I have witnessed similar payoffs of risk-taking when working with business process improvement (BPI) teams. Each team member feels empowered to question, challenge, or debunk the existing process, to generate ideas for its redesign and to create something new. BPI teams are empowered to change policies and procedures to entrench the newly designed process.
The correlation between a sense of safety and the willingness to take appropriate risks is not limited to the quality field. In coaching and facilitated sessions, I have found that people take risks when they feel safe—just as they would on factory floor or in the BPI team. In the safety of these sessions, each person has an equal voice to discuss taboo topics, to question management’s decisions, to nurture far-fetched ideas, and to challenge the status quo without fear of repercussion.
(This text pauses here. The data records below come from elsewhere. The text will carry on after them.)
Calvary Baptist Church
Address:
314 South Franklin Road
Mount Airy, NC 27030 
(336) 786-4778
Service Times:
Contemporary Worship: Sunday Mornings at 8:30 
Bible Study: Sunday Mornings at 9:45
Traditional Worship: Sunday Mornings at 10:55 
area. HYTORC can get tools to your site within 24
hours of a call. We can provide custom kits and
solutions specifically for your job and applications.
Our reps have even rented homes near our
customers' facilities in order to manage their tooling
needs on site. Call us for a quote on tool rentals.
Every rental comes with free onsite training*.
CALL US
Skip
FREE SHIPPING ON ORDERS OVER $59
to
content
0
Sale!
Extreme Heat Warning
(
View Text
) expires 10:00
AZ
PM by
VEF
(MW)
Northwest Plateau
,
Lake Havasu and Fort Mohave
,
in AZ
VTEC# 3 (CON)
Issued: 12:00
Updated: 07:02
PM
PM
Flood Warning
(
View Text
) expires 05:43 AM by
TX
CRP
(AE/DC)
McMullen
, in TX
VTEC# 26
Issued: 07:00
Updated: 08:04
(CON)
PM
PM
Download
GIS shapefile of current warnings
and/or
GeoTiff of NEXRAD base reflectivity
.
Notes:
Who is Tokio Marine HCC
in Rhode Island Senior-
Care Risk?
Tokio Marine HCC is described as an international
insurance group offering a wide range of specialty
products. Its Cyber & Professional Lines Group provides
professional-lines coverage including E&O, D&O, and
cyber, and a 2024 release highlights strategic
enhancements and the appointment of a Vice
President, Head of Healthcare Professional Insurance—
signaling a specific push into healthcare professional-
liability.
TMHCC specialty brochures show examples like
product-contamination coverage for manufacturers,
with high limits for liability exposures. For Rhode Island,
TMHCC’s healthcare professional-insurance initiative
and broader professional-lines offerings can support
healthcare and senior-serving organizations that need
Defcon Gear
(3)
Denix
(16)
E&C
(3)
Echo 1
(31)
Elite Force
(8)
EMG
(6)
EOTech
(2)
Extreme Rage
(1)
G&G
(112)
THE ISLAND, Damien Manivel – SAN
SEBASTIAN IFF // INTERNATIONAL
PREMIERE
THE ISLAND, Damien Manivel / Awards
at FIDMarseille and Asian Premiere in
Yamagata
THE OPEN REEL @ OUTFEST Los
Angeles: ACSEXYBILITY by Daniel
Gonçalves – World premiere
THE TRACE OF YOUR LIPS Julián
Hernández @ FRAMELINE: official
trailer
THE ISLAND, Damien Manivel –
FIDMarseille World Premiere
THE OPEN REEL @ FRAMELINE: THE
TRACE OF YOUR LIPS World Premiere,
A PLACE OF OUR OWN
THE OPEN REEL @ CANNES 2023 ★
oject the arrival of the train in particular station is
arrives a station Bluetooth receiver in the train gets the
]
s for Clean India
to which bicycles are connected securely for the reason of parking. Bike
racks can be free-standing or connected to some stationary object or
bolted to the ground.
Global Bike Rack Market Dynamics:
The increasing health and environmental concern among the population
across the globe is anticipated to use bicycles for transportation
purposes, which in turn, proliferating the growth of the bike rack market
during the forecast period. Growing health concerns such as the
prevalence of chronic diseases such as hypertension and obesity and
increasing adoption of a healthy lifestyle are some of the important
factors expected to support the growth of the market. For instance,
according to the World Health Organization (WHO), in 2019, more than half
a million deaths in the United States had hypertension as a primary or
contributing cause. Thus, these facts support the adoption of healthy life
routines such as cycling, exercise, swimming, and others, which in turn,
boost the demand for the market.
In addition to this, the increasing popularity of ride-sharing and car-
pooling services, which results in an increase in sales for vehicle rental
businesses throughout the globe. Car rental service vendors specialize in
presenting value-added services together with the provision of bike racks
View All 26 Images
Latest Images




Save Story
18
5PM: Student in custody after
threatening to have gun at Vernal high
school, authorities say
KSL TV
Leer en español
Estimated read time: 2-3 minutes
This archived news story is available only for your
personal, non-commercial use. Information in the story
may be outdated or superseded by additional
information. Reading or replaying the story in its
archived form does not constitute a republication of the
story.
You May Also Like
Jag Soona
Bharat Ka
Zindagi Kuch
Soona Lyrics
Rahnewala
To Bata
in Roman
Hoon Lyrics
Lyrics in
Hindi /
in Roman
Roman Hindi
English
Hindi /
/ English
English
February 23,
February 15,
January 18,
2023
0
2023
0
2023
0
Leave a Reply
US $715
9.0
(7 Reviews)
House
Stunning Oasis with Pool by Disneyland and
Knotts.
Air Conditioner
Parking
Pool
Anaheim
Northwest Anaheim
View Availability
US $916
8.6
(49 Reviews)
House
This begs the question, “What would it be like if we created safe environments that promote risk taking in organizations?
With this in mind, I collaborated with my team to create a safe space to promote a risk-taking environment on a daily basis. We co-created the rules that govern how the space operates and ensured that we had a common understanding of what the rules meant, why they were necessary, and how they would maintain the sanctity of the space. Setting up the space with team members ensures buy-in to the idea and shares the responsibility for keeping the space safe.
This is the office “Vegas.” In other words, what happens in the safe space stays in the safe space. Here, employees are free to be themselves. They can be petulant, indolent, rage at perceived wrongs, claim their ignorance, or vent their frustrations. They can build on ideas, plot career moves, or ask questions, knowing that regardless of what happens they can leave with their dignity intact. In the space, failure is redefined as a stepping stones or lesson on the road to success; as a result, team members know that if they fail, they will learn something and still have another shot at success.
The space works once confidentiality is maintained. Members will do and say things that they do not want to be reminded of, or they will have thoughts that they want to further develop and are not yet ready to share. Once there is no breach members will return to the space and keep taking risks.
This is a space of no judgment, where leaders and members hold the space for each other. They listen from a place of curiosity without attributing qualities and ask “How” and “What” questions to help each other flesh out what they are saying.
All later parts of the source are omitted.